Science and Religion: Progress Report- Rhea Xavier

Throughout the sub-heading, Science and Religion, of the topic Resistance and Caribbean Reality; my team aims at including crowdsourcing, use knowledge and geographic mapping sites in our various subtopics. Some of the subtopics we will create exhibits about include Rastafarianism and Vaccines, Voodooism in the Caribbean, Development of the Healthcare System and the Segregation of Churches.

The group intends on interviewing influential people, or people impressively knowledgeable in their respective fields which include individuals like the head of the Roman Catholic Church in our country and matured, very experienced public sector past or present employees. Using these interviews, the local Repository, National Archives and reputable online sources like the Digital Library of the Caribbean etc., we aim at obtaining sufficient information to make our exhibits a reputable and well-executed plan.

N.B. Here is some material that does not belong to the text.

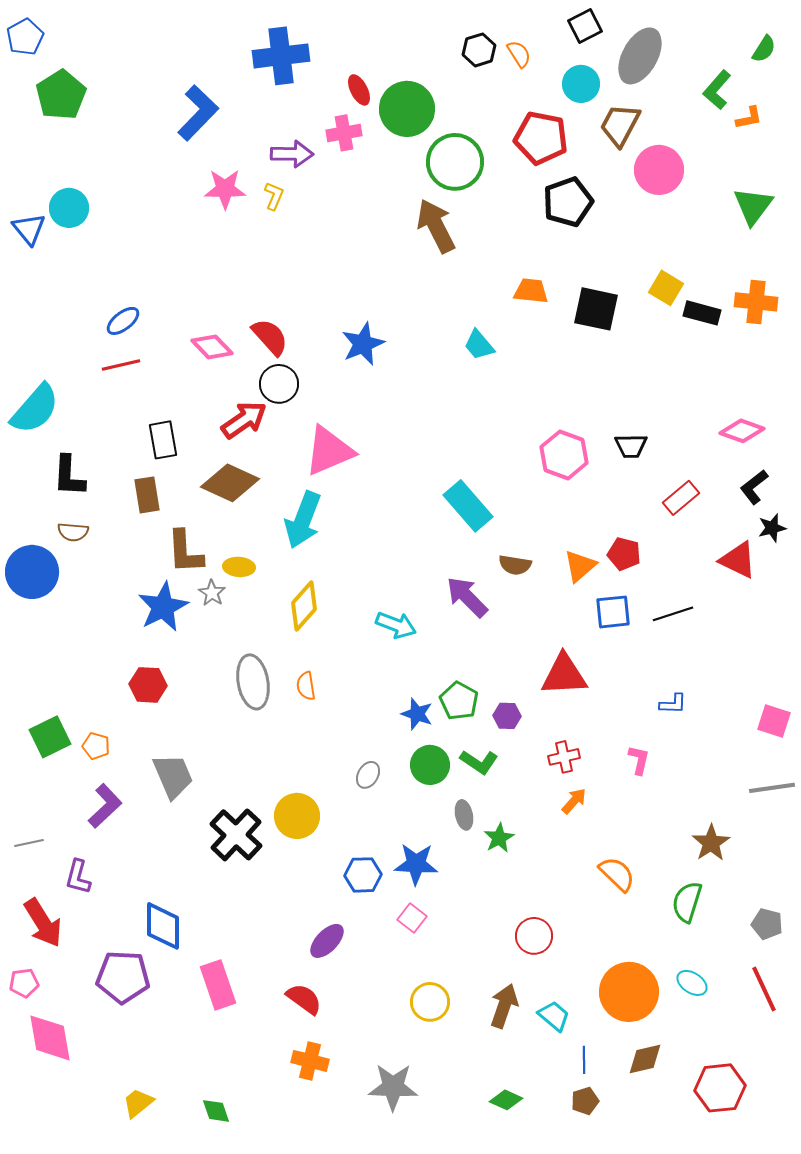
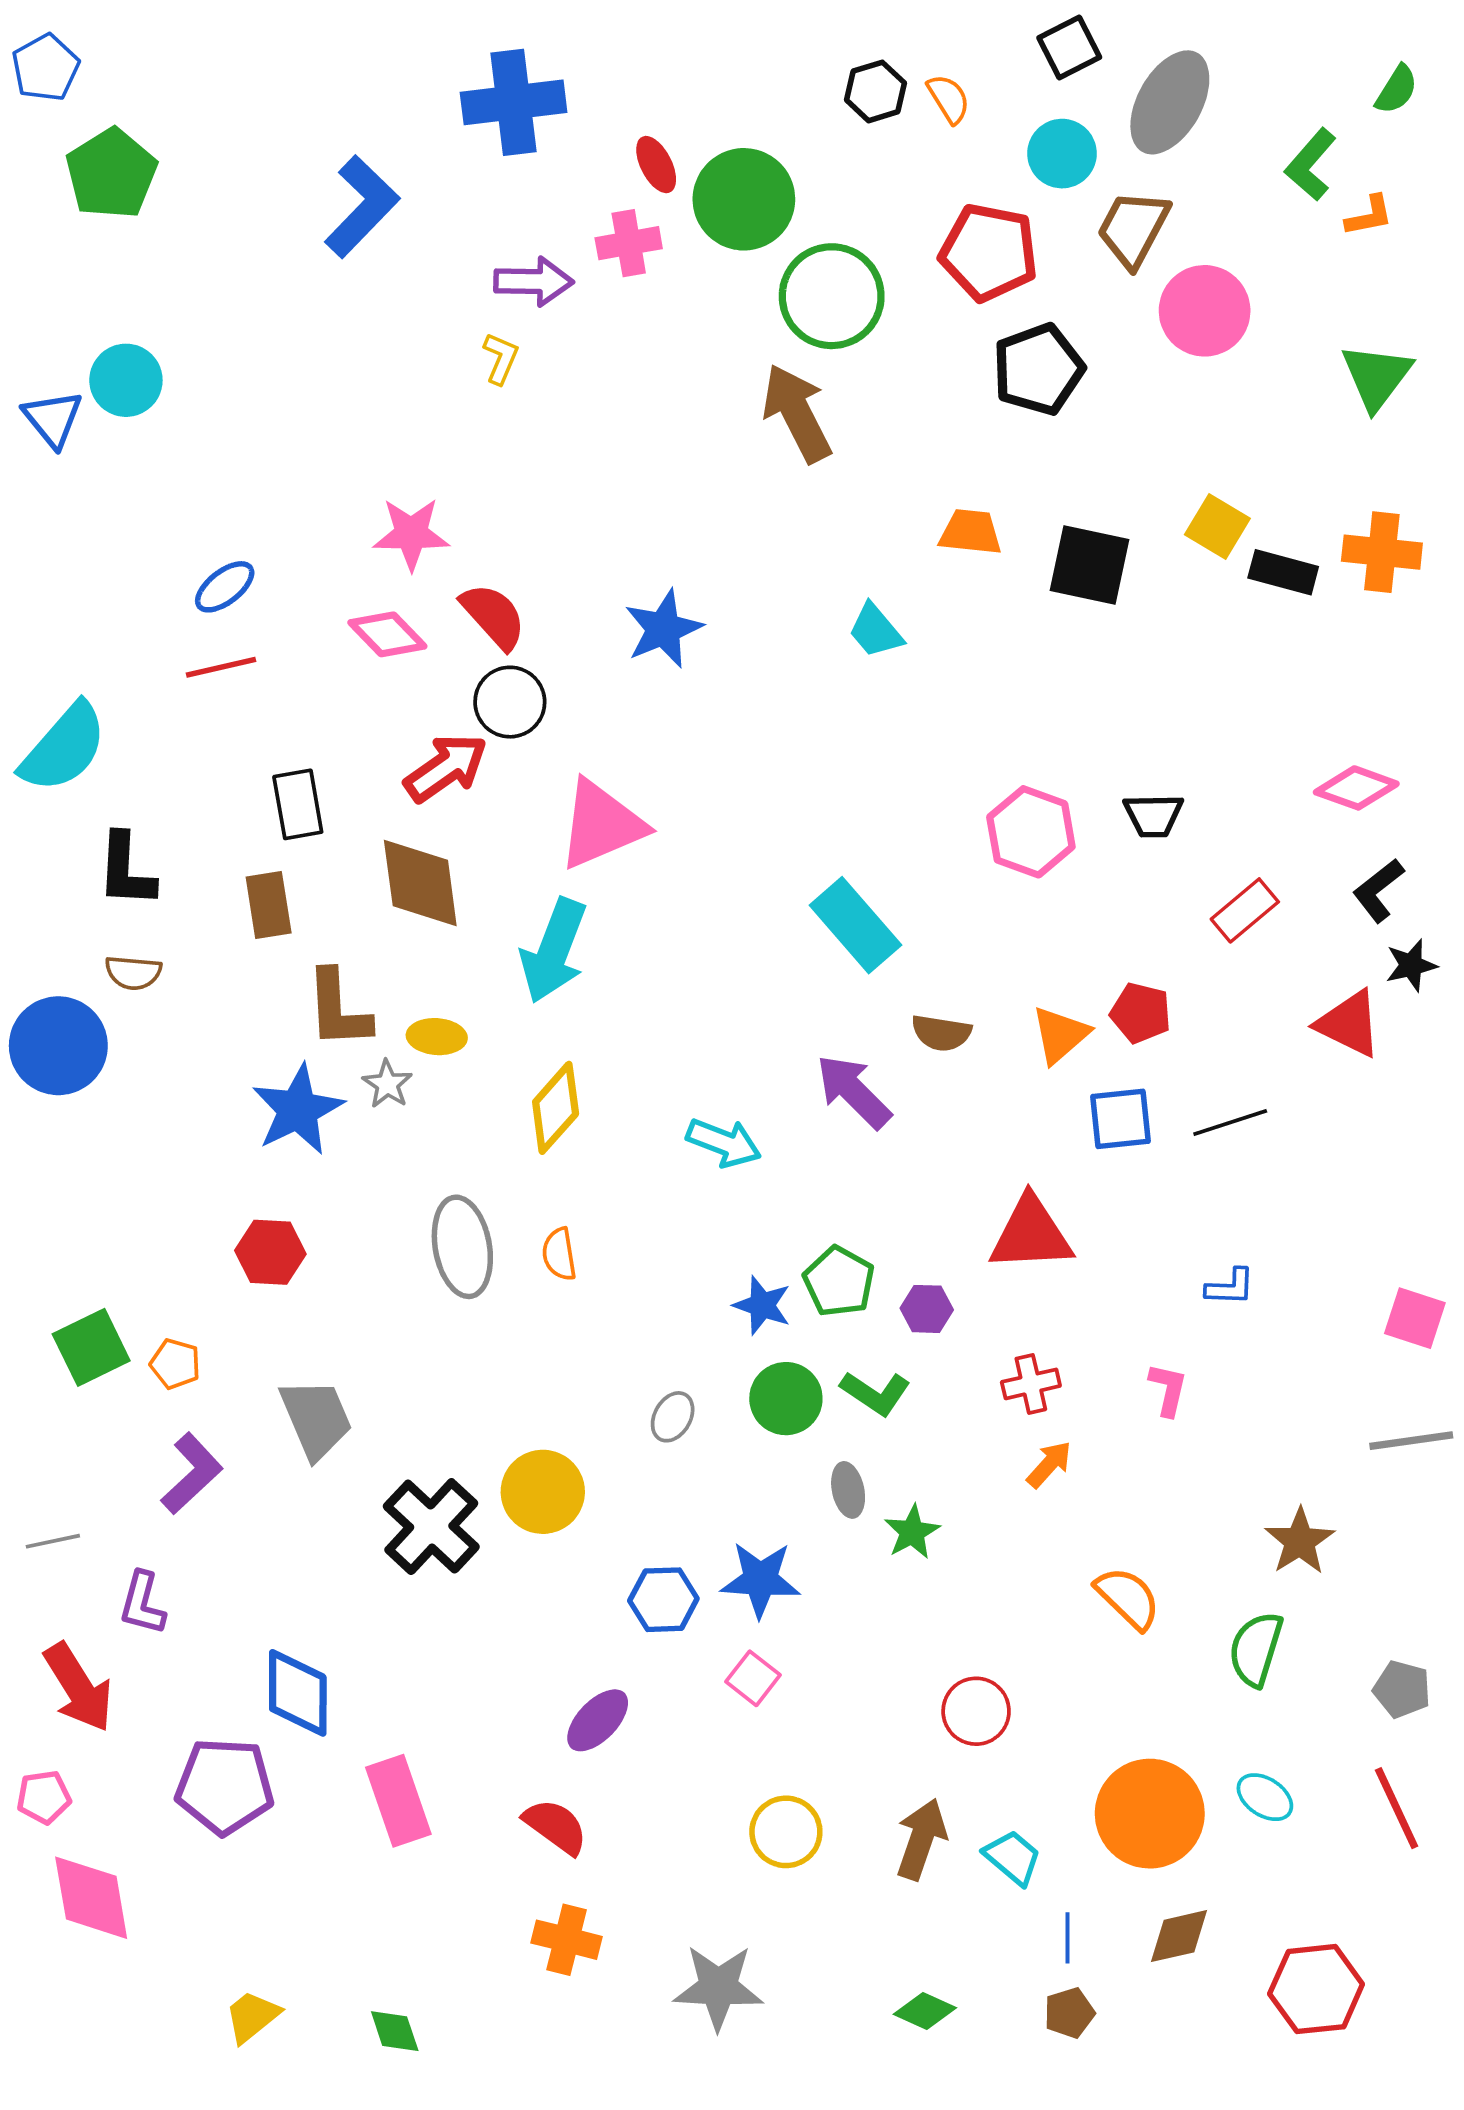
pink star: (225, 189) -> (411, 534), moved
brown diamond: (230, 483) -> (420, 883), turned 58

With all great ideas come great challenges and some of the difficulties faced by the unit comprise of:

  • Anonymity- Due to various reasons, some individuals who are knowledgeable about their respective disciplines demand not to be credited for their input in this project. This becomes an issue in this project when too many people request to remain anonymous in spite of their valuable information, which could ultimately lead to the questioning of the credibility of our various subtopics.
  • Planning of Interviews- Due to the facts that we intend on interviewing influential, busy personnel and our busy student schedules, it becomes a tedious task to appropriately plan a meeting which remains in sync with the schedules of both parties. Since this will allow the interviewee and the interviewer to properly sit down and have an interview in which the person being interviewed will remember most of the vital information
  • Dominica-wise Information- Since our topic centralizes on our island nation of Dominica and then expands to the wider Caribbean. It sometimes becomes extremely difficult to obtain the necessary information for our various sub-topics whether it may be due to the now outdated and vague record keeping methods, lack of any official records or simply the conservative nature of the Dominican society. As a result, conversations and other very impactful methods of documentation about these have a high chance of simply getting ‘lost in history’ and it makes it difficult for future researchers like my group to have a closer idea of what life was like in this country in that era.

However, although we face these several challenges, it is our greatest intention to figuratively take the bull by its horns and face the problem head on by working with what we have and making the best of what may sometimes seem like a sticky situation since you can’t have a rainbow without a little rain.